Melissa les invite à dîner chez elle, et leur présente son beau mari, Nick (Joe Alwyn), un acteur célèbre, réservé et timide. Alors que Bobbi flirte ouvertement avec Melissa, Frances et Nick entament une relation adultérine secrète. La série va suivre les relations, toxiques, entre cet étrange quadrilatère formé par ces deux meilleures amies, ex-amantes, et ce couple marié plus âgé.
La relation entre Nick et Frances est compliquée, la faute à une communication impossible entre ces deux personnes maladroites socialement. Leurs nombreuses scènes de sexe, filmées avec l’aide d’un coordinateur de l’intimité, sont chorégraphiées avec sensibilité. Si ces scènes rappellent Normal People, leur histoire d’amour ne parvient pas cependant à bouleverser comme celle entre Marianne et Connell.
L’impossible communication à l’ère du numérique
Sur les six premiers épisodes, cela fonctionne. Conversations with Friends montre les difficultés à exprimer des sentiments qu’on ne définit pas bien soi-même, plus encore à l’ère la communication numérique. On voit ainsi Frances utiliser la correction automatique, taper, hésiter et effacer… La fiction dépeint aussi la déception lorsqu’elle ne reçoit pas la réponse qu’elle espérait. Ses échanges avec Nick et Bobbi, montrés au spectateur lorsqu’ils sont courts, et dits à haute voix lorsqu’ils sont longs, témoignent de l’écart entre ce qui est dit et ce qui est ressenti, mais disent aussi toute la difficulté d’avoir une vraie conversation à l’ère de What’s App.
Les schémas établis en question chez la génération Y
Conversation with Friends explore les thèmes du couple, de l’infidélité, de la monogamie. La minisérie dépeint ainsi minutieusement le quotidien des milléniaux, entre la fac et les pubs dublinois, leurs préoccupations, leurs discussions sur le choix de vie de leurs aînés, leur relation au corps, au genre, à l’orientation sexuelle et leurs craintes face à un avenir peu réjouissant.
L’endométriose, montrée comme jamais
Frances a des règles abondantes et souffre de douleurs menstruelles intenses. Elle reçoit au cours de la série un diagnostic d’endométriose, maladie qui impacte beaucoup sa vie quotidienne. On ne peut que saluer la représentation de cette maladie, qui serait particulièrement réaliste selon les personnes concernées.

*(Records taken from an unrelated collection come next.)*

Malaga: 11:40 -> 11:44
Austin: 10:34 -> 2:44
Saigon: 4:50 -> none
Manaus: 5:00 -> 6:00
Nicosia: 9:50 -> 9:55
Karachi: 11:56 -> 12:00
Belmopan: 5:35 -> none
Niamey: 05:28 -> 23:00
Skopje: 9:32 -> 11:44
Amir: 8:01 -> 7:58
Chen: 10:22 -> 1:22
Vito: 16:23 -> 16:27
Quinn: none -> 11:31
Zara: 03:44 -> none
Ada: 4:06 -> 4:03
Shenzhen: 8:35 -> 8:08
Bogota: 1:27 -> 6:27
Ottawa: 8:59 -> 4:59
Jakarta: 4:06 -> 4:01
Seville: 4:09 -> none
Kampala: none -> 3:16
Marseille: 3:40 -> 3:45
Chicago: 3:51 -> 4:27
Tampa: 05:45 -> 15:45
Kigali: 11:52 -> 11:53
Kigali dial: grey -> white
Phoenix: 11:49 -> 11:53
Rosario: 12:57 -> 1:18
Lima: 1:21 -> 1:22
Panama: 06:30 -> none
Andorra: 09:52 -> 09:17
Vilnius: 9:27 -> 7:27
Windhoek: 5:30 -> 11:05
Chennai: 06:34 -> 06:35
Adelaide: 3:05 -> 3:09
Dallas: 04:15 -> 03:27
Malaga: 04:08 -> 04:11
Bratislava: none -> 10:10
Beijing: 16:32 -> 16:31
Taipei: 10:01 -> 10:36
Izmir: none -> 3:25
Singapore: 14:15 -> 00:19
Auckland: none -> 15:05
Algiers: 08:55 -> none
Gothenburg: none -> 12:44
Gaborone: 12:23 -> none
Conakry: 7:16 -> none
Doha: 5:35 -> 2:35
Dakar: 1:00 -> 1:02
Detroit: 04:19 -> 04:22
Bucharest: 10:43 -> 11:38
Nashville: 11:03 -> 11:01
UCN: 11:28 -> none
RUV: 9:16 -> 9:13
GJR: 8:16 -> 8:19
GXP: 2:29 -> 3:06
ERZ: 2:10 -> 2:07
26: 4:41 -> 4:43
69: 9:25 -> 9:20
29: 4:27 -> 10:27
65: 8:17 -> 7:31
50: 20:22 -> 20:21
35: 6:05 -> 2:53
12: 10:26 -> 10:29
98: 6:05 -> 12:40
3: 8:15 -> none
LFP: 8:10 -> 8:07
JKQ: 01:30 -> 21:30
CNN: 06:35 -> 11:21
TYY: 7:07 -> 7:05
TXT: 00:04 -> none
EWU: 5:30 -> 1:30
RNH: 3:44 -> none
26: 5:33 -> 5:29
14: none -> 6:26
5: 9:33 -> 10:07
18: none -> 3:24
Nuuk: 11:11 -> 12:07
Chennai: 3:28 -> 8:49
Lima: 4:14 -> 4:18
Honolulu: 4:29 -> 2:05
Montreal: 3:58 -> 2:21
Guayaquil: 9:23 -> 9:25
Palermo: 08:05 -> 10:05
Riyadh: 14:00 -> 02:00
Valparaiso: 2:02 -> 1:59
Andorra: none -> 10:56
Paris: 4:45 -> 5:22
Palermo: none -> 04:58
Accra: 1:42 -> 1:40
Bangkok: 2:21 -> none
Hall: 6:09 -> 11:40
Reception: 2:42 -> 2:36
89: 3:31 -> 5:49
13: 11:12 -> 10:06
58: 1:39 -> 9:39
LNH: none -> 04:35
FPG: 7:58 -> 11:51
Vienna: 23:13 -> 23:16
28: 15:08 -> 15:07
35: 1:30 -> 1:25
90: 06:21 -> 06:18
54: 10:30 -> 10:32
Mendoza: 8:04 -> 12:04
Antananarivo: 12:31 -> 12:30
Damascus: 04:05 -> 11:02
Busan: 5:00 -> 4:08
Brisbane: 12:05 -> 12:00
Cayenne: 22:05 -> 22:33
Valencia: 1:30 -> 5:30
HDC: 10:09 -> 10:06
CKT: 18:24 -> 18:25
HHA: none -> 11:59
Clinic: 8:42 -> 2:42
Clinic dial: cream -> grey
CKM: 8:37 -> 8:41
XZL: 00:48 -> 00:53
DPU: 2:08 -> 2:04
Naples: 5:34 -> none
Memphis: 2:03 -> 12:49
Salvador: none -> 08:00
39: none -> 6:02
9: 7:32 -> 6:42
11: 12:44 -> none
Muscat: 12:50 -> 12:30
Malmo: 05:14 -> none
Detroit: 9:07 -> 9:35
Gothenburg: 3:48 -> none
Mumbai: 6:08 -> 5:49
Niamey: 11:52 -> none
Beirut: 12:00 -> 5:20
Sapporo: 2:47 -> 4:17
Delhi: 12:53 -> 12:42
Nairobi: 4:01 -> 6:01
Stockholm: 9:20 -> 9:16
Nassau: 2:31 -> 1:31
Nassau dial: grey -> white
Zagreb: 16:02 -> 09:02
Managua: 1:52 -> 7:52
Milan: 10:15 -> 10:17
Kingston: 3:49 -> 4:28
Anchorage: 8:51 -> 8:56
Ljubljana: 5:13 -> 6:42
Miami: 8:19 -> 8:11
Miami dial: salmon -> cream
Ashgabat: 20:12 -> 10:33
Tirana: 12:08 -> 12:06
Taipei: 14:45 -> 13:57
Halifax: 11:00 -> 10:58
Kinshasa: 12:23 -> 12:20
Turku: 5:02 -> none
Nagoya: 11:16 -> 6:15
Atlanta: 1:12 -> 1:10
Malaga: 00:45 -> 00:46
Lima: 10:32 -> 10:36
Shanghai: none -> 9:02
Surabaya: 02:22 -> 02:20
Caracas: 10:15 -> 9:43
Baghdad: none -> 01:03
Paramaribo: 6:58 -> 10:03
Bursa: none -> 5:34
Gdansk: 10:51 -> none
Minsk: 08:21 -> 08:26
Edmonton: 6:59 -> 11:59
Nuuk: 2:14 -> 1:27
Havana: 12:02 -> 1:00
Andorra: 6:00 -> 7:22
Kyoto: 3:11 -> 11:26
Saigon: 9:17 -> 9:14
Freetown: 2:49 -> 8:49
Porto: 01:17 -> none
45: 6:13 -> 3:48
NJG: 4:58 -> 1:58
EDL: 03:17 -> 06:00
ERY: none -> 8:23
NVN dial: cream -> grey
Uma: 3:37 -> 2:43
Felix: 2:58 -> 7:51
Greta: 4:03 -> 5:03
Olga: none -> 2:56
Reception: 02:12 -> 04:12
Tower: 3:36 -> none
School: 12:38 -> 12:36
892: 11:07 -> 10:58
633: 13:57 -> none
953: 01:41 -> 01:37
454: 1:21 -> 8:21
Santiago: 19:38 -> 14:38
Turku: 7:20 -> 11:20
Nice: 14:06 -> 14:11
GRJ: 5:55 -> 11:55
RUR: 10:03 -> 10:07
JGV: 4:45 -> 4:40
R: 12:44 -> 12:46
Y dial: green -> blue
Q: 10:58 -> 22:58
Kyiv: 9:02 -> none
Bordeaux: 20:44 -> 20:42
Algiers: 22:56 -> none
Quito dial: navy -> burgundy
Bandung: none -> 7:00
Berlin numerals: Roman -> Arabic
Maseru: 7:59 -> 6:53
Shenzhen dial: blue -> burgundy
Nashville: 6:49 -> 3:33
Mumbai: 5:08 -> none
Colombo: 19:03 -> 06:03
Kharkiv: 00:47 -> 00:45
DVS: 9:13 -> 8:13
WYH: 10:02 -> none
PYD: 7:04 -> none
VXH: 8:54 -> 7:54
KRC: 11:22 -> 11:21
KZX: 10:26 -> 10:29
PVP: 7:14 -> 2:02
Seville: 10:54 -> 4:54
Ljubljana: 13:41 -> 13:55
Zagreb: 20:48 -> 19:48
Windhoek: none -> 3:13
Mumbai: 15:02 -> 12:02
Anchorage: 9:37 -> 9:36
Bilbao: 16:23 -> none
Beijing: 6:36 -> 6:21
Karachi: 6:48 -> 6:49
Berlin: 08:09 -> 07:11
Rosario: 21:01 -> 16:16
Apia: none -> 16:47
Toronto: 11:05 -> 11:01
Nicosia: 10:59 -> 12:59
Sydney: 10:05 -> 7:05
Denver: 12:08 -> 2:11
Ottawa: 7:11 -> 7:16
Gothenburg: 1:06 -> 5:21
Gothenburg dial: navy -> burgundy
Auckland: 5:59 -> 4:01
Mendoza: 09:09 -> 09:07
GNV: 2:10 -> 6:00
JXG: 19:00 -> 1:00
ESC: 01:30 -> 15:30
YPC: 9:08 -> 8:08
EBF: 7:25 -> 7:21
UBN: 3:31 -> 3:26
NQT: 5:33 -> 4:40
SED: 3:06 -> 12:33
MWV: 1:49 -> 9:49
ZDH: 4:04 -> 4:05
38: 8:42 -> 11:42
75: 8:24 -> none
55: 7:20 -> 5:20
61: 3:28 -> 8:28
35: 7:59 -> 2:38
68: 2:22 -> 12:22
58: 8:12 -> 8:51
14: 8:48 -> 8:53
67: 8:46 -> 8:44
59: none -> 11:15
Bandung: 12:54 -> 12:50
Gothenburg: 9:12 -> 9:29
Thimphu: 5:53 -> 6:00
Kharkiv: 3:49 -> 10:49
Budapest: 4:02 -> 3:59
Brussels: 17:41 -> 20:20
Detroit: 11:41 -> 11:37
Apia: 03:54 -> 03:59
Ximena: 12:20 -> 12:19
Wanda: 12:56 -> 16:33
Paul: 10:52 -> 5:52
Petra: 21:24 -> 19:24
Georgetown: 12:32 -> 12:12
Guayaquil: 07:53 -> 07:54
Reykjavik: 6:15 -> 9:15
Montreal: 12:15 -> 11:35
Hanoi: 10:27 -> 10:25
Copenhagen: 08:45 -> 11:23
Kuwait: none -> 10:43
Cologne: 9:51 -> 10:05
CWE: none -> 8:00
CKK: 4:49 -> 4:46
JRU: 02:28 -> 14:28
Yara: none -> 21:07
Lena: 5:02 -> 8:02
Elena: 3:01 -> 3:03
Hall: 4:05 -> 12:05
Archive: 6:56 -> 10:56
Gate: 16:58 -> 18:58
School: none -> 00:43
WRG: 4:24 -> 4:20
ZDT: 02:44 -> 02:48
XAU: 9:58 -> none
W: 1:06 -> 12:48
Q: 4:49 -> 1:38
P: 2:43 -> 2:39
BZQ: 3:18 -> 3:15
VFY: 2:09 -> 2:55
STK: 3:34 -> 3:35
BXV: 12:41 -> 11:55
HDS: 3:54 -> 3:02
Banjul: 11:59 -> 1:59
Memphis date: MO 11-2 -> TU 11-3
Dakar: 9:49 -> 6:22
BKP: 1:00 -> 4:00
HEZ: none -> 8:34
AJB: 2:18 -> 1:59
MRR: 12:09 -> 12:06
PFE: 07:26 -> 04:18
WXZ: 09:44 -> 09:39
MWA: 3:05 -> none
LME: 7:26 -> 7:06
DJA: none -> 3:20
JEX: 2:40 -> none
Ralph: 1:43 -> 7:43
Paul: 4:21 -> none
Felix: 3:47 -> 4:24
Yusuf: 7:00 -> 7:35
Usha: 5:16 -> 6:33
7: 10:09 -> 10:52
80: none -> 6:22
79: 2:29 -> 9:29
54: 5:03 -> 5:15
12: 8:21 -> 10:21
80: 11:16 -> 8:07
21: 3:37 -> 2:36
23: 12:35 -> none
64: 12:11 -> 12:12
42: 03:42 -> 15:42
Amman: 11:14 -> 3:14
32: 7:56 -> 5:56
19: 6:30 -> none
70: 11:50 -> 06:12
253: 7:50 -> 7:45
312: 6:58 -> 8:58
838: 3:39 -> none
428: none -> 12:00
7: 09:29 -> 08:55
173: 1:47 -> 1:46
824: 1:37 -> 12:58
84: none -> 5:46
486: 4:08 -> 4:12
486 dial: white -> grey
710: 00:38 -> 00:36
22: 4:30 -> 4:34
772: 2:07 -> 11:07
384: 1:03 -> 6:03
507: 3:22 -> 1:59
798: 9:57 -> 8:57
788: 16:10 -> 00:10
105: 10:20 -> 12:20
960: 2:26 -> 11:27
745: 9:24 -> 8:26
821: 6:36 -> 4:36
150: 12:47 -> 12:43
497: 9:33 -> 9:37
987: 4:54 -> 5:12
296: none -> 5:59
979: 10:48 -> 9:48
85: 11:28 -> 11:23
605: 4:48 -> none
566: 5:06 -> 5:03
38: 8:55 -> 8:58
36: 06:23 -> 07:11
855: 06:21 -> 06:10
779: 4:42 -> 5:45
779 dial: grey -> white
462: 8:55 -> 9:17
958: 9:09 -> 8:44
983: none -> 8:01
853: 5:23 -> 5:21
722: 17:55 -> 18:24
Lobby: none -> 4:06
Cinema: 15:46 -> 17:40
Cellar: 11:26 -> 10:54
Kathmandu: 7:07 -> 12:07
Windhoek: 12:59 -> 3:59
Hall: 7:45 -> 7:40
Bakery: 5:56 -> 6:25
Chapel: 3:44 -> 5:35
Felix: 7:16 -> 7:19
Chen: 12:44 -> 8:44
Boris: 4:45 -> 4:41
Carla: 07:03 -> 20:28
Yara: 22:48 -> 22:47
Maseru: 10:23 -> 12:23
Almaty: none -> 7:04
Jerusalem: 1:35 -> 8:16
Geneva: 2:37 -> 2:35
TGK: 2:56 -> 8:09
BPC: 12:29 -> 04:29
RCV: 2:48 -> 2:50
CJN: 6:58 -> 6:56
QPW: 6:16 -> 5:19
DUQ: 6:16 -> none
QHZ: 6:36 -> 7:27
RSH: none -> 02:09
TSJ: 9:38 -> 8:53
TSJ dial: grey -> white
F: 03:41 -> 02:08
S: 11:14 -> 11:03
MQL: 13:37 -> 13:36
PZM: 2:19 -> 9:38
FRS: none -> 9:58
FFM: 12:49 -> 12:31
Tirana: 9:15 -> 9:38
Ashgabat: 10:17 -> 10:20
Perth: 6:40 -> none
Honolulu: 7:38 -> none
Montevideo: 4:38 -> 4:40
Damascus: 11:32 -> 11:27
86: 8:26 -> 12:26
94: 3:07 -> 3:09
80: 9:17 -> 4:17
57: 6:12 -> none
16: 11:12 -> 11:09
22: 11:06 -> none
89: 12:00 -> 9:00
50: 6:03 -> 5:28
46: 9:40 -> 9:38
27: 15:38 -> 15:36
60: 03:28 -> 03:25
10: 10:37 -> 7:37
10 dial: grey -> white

La minisérie s’attache aussi à parler d’un autre mal du siècle, la dépression, au travers du personnage de Nick évidemment, mais surtout au travers du père alcoolique et dépressif de Frances, Dennis, interprété avec beaucoup de délicatesse par Tommy Tiernan.
Malgré toutes ses qualités, Conversation with Friends ne réussit pas à recréer la magie de Normal People. Si les six premiers épisodes partent bien, la suite traîne en longueur. Les personnages semblent coincés dans les non-dits, les silences et les regards lourds de sens. Bref, on finit par s’ennuyer.